Let’s now look at this miraculous process of how to overcome sin in more detail through a spiritual magnifying glass. How do we go from being a lost sinner—the walking damned or the living dead—to becoming the glorified and immortalized children of Elohim?
It works like this: When we confess and repent of our sins, Yeshua will pass over or forgive us of our past sins (Rom 3:25); Ps 103:8–12). From this point onward, we must embrace a new mindset and a new spiritual identity and reality; that is, we must reckon our old sinful man as being crucified with Yeshua, in that we are now dead to sin, no longer slaves to sin, freed from the power of sin, and alive to Elohim in Yeshua our Lord (Rom 6:7–11). Yeshua is the one who victoriously defeated the power or sting of sin, which is death, hell and the grave at the cross and through his resurrection (1 Cor 15:56–57; Col 2:13–15). Through our faith in him and our legal identification with his death, burial and resurrection through the metaphorical ritual of baptism, his victory is legally applied to us by the courts of heaven, which is how he has made us more than conquerors over sin and death (Rom 8:37; 6:1–14) such that the power of sin and death will no longer have dominion over us (Rom 6:12–14). He now gives us strength through his enabling and empowering grace to resist and overcome sin, that is, to not let sin control us any longer (Rom 6:12). He promises to give us a new, circumcised heart as he writes his laws or commandments on our hearts, so that we will be supernaturally inclined to love him by keeping his commandments (Jer 31:33; 24:7; Heb 8:10; 10:16; Ezek 36:25–27; Isa 51:7; Ps 40:8; 37:31; Deut 30:6; John 14:12 cp. Rom 7:22). What is that supernatural power that works in us to help keep us from sinning? It the Spirit of Elohim or the Comforter that Yeshua promised would come along side of us to aid us in the process of overcoming sin (John 14:16–18, 25–26; 15:26–27; 16:7–14).
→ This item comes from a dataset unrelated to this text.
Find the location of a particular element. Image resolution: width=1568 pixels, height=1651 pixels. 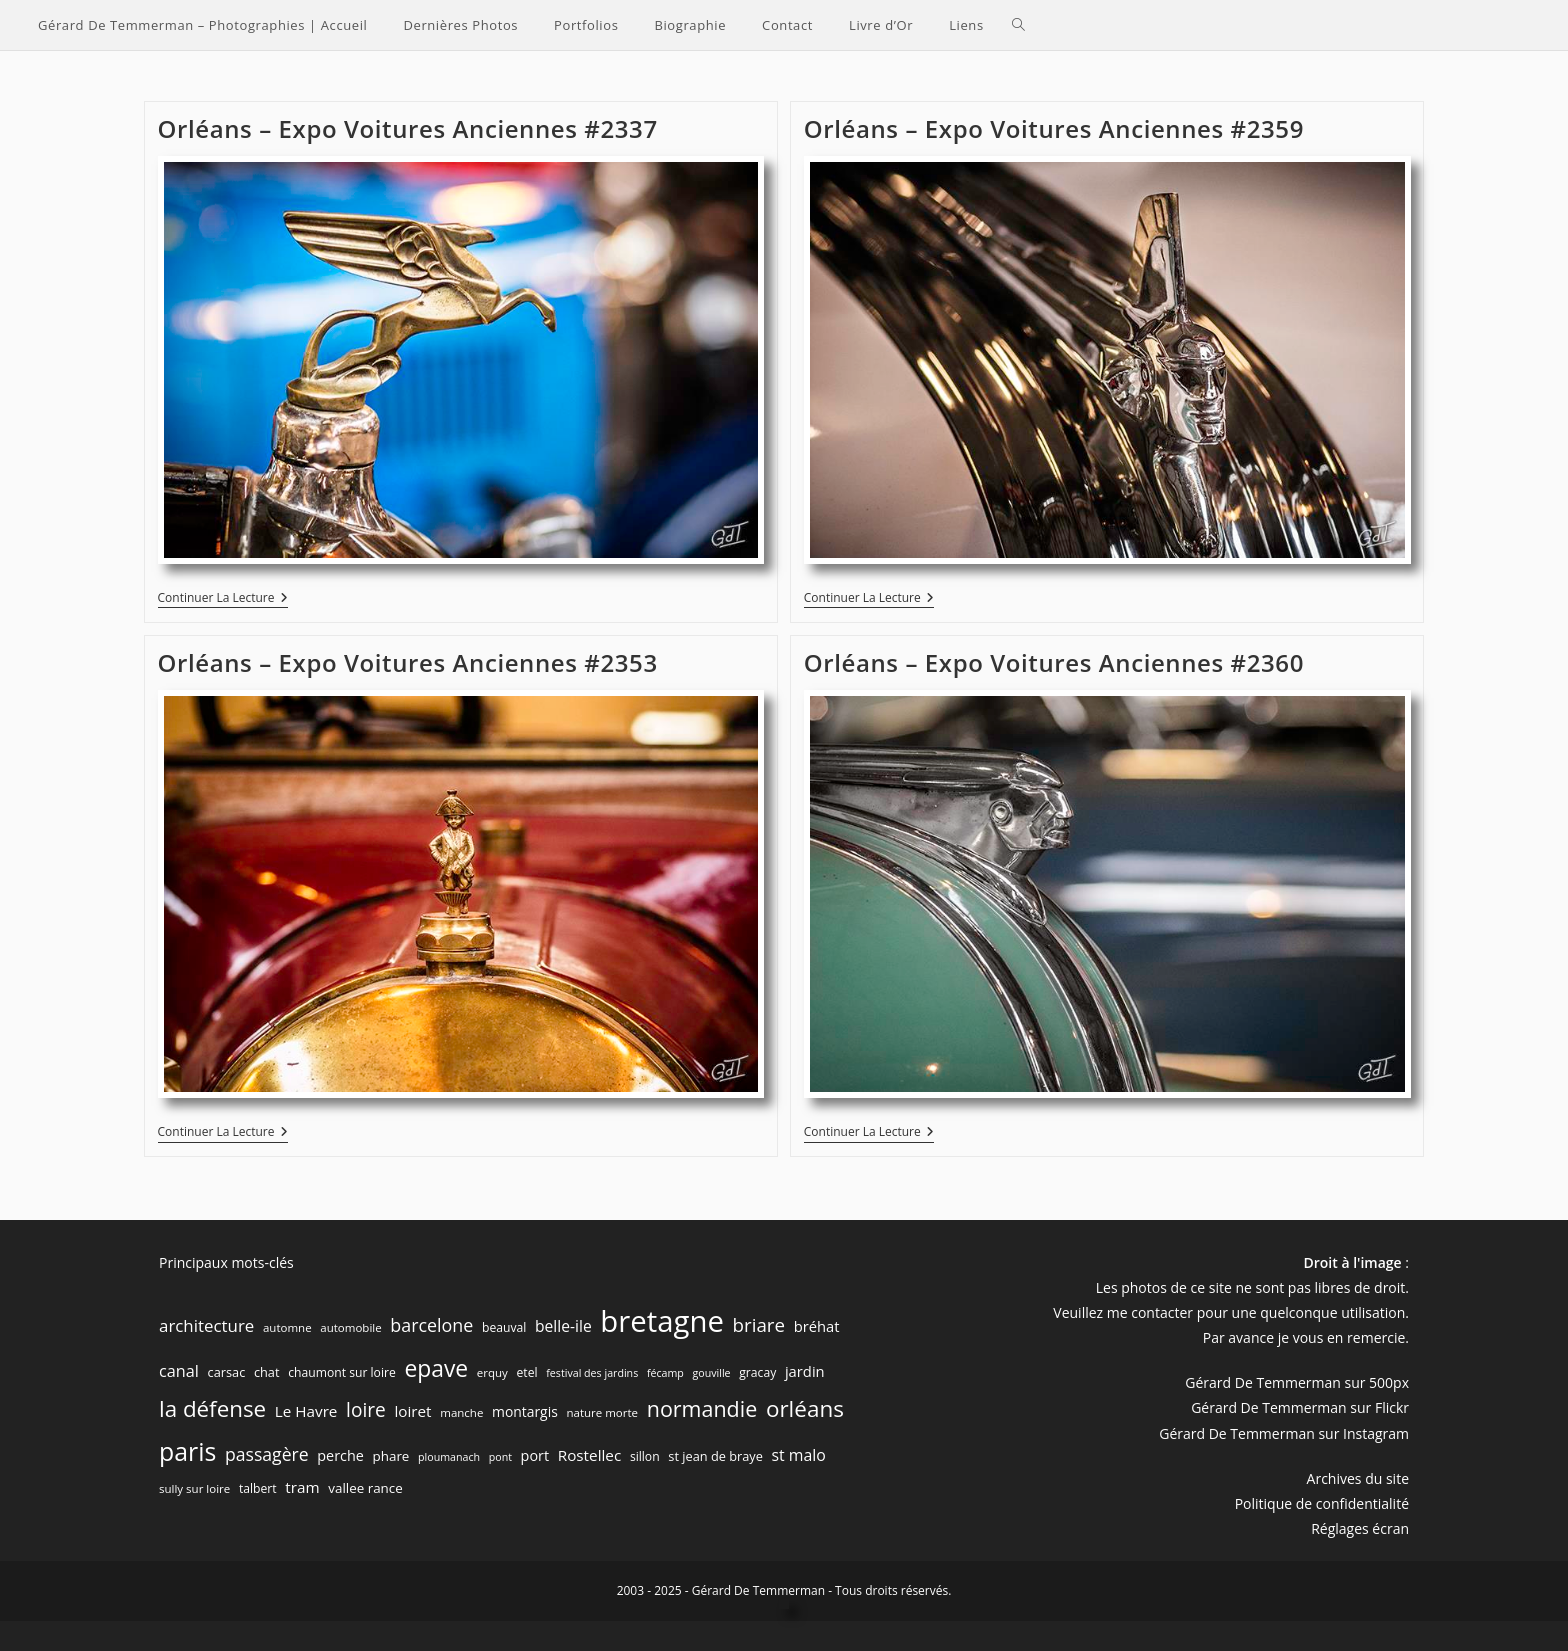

To summarize, this whole supernatural and miraculous process of being victorious over sin is activated when we first acknowledge our sin, confess our sin, repent of our sin and then place our faith in Yeshua’s death and burial. This occurs when we appropriate or reckon, by faith, our old sinful man to have been crucified with Yeshua, and then been resurrected in the newness of spiritual life with him. We now embrace the new identity that he has given us—a spiritual reality that he has imparted to us and has been legally recorded in heaven (Col 2:14)—that we are a new creation and are victorious over sin (Gal 2:20; 2 Cor 5:17), and have become Spirit-begotten sons of Elohim. This whole process is summarized from beginning to end in Romans chapters six through eight. The end result, if we continue in a right spiritual relationship with Yeshua the Messiah for the rest of our lives, is that our names will be recorded in Elohim’s Book of Life, and our physical bodies will be glorified—we will be given immortality—at the resurrection, which occurs at the second coming of Yeshua.
This whole process or chain of events that transforms sinful humans into glorified and immortal children of Elohim begins at Passover which symbolizes the first steps a person takes when he comes to faith in Yeshua the Messiah.